Ricardo Galuppo

Só para recordar: primeiro, os “ativistas” dos movimentos que defendiam a permanência na área invadida no Pinheirinho, em São José dos Campos, posaram para os fotógrafos com escudos e cassetetes improvisados e os rostos cobertos por capacetes de motoqueiros ou por capuzes.

O advogado do grupo acampado no local dizia que, se a Polícia Militar “invadisse”, poderia ocorrer uma tragédia como a de Eldorado dos Carajás – onde manifestantes morreram em confronto com a polícia.

O grupo é ligado a um certo MTST (Movimento dos Trabalhadores e Trabalhadoras Sem Teto) e o advogado que fez a ameaça chama-se Antônio Donizete Ferreira. Segundo esse mesmo advogado, as “pessoas” estavam até “estocando gasolina” para enfrentar a polícia.

Tudo isso porque a Justiça havia expedido, no fim do ano passado, um mandado de reintegração de posse e, no dia 11 deste mês, negado o pedido de adiamento da execução da ordem. Em casos como esses, a PM tem por obrigação agir para que a determinação do magistrado seja cumprida.

É o que diz a lei. Pois bem: no domingo passado, depois que os ânimos estavam mais serenados e a milícia fantasiada para a guerra havia sido desmobilizada, a PM agiu. A princípio, não houve resistência dos moradores.

Na segunda-feira, os ativistas voltaram ao trabalho, partiram para o confronto e passaram a culpar o governo de São Paulo por uso de truculência.

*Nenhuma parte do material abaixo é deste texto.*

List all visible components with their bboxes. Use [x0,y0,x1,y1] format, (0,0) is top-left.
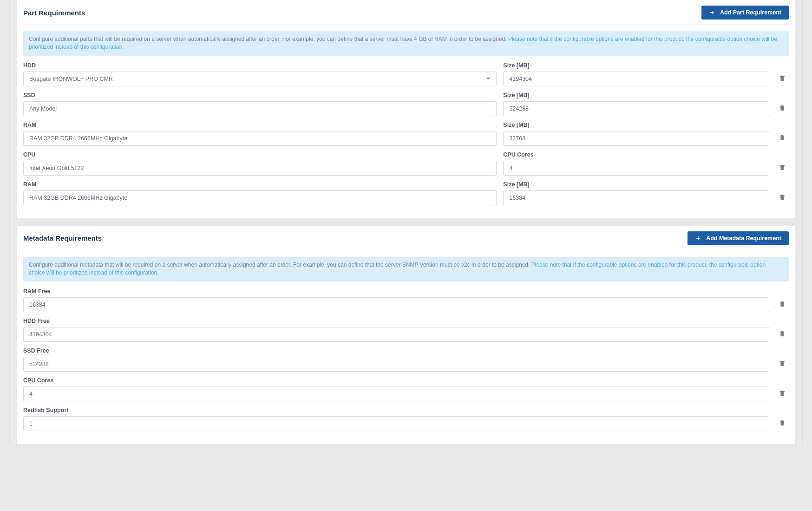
trash-icon [779,419,786,426]
field-label: Size [MB] [503,92,769,98]
part-size-input[interactable] [503,72,769,86]
panel-title: Metadata Requirements [23,234,102,242]
svg-rect-18 [781,362,782,365]
field-label: SSD [23,92,497,98]
metadata-requirement-row: CPU Cores [23,377,789,401]
plus-icon [695,235,701,242]
svg-rect-22 [781,422,782,424]
panel-title: Part Requirements [23,9,85,17]
field-label: HDD Free [23,318,769,324]
metadata-value-input[interactable] [23,357,769,372]
field-label: RAM [23,181,497,188]
metadata-requirement-row: SSD Free [23,347,789,372]
svg-rect-6 [781,137,782,139]
trash-icon [779,330,786,337]
field-label: RAM Free [23,288,769,295]
metadata-requirement-row: Redfish Support [23,407,789,431]
add-part-requirement-label: Add Part Requirement [720,9,781,16]
field-label: CPU [23,151,497,158]
delete-row-button[interactable] [777,72,788,84]
trash-icon [779,360,786,367]
part-size-input[interactable] [503,101,769,116]
field-label: Size [MB] [503,122,769,128]
svg-rect-5 [783,107,783,109]
field-label: Size [MB] [503,62,769,69]
trash-icon [779,193,786,201]
field-label: CPU Cores [503,151,769,158]
part-size-input[interactable] [503,131,769,146]
part-requirement-row: CPUCPU Cores [23,151,789,176]
svg-rect-23 [783,422,783,424]
delete-row-button[interactable] [777,358,788,369]
delete-row-button[interactable] [777,328,788,339]
delete-row-button[interactable] [777,132,788,143]
add-metadata-requirement-label: Add Metadata Requirement [706,235,781,242]
trash-icon [779,134,786,141]
metadata-requirements-info-banner: Configure additional metadata that will … [23,257,789,282]
svg-rect-4 [781,107,782,109]
svg-rect-20 [781,392,782,394]
trash-icon [779,104,786,111]
svg-rect-7 [783,137,783,139]
svg-rect-10 [781,196,782,198]
plus-icon [709,9,715,16]
trash-icon [779,300,786,308]
svg-rect-3 [783,77,783,79]
part-requirements-info-banner: Configure additional parts that will be … [23,31,789,56]
field-label: HDD [23,62,497,69]
delete-row-button[interactable] [777,387,788,399]
metadata-value-input[interactable] [23,416,769,431]
panel-header: Part Requirements Add Part Requirement [23,0,789,25]
svg-rect-15 [783,303,783,305]
part-model-select[interactable] [23,72,497,86]
delete-row-button[interactable] [777,298,788,309]
field-label: Size [MB] [503,181,769,188]
part-size-input[interactable] [503,161,769,176]
delete-row-button[interactable] [777,102,788,113]
field-label: SSD Free [23,347,769,354]
part-requirement-row: RAMSize [MB] [23,181,789,205]
svg-rect-11 [783,196,783,198]
svg-rect-19 [783,362,783,365]
svg-rect-16 [781,333,782,335]
trash-icon [779,389,786,397]
delete-row-button[interactable] [777,162,788,173]
metadata-value-input[interactable] [23,327,769,342]
part-model-input[interactable] [23,131,497,146]
part-model-input[interactable] [23,101,497,116]
svg-rect-8 [781,166,782,169]
part-model-input[interactable] [23,161,497,176]
trash-icon [779,164,786,171]
part-requirement-row: RAMSize [MB] [23,122,789,146]
metadata-requirement-row: HDD Free [23,318,789,342]
trash-icon [779,74,786,82]
svg-rect-17 [783,333,783,335]
add-part-requirement-button[interactable]: Add Part Requirement [701,6,789,20]
panel-header: Metadata Requirements Add Metadata Requi… [23,226,789,250]
metadata-requirement-row: RAM Free [23,288,789,312]
add-metadata-requirement-button[interactable]: Add Metadata Requirement [688,231,789,245]
part-requirement-row: HDDSize [MB] [23,62,789,86]
svg-rect-21 [783,392,783,394]
metadata-value-input[interactable] [23,297,769,312]
field-label: Redfish Support [23,407,769,413]
delete-row-button[interactable] [777,417,788,428]
svg-rect-2 [781,77,782,79]
part-size-input[interactable] [503,190,769,205]
part-requirement-row: SSDSize [MB] [23,92,789,116]
field-label: CPU Cores [23,377,769,384]
svg-rect-9 [783,166,783,169]
svg-rect-14 [781,303,782,305]
metadata-value-input[interactable] [23,387,769,401]
info-banner-text: Configure additional metadata that will … [29,262,531,268]
part-model-input[interactable] [23,190,497,205]
part-requirements-panel: Part Requirements Add Part Requirement C… [17,0,795,218]
delete-row-button[interactable] [777,191,788,203]
field-label: RAM [23,122,497,128]
info-banner-text: Configure additional parts that will be … [29,36,508,42]
metadata-requirements-panel: Metadata Requirements Add Metadata Requi… [17,226,795,444]
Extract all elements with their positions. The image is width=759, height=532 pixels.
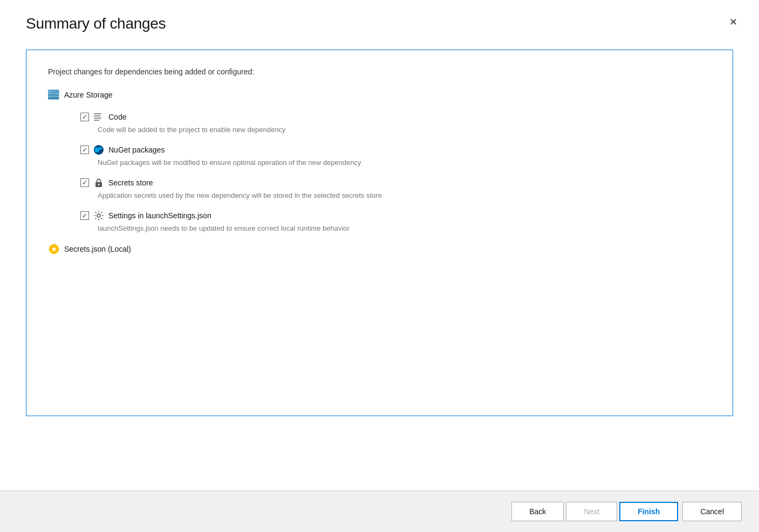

Se esse tal MTST estivesse mesmo preocupado em encontrar uma solução para as pessoas sem moradia, poderia perfeitamente ter tentado algum tipo de acordo antes que a situação chegasse à fase final.

Tempo para buscar um acordo não faltou. A invasão do Pinheirinho começou em 2004 e, desde então, o processo que pede a reintegração de posse tramita na Justiça. São oito anos.

Nesse meio-tempo, o governo federal, o governo estadual e a prefeitura poderiam ter sido acionados para encontrar uma solução. Brasília poderia ter proposto algum entendimento em torno do programa “Minha Casa, Minha Vida”.

O governo do estado poderia ter buscado algo no âmbito da CDHU – assim como a prefeitura poderia ter tomado suas providências. Só há um problema: o caso estava entregue à Justiça e qualquer ação do Poder Executivo nesse meio-tempo poderia ser tomada como uma interferência indevida.

O problema da moradia no Brasil é grave e os governos têm demonstrado intenção em resolvê-lo. Mas o que houve no Pinheirinho nada tem a ver com a questão da moradia.

Ali, há um jogo político torpe, numa cidade e numa região que, nos últimos anos, têm demonstrado mais simpatia pelo partido que está no governo estadual do que pelo partido que está no governo federal.

Se houve truculência da polícia, ela deve ser tratada de acordo com a lei. Uma lei que vale para a PM, também vale (ou deveria valer) para o MTST. Fora disso, qual quer comentário que se faça a respeito da ação policial empreendida por ordem judicial não passa de proselitismo eleitoral.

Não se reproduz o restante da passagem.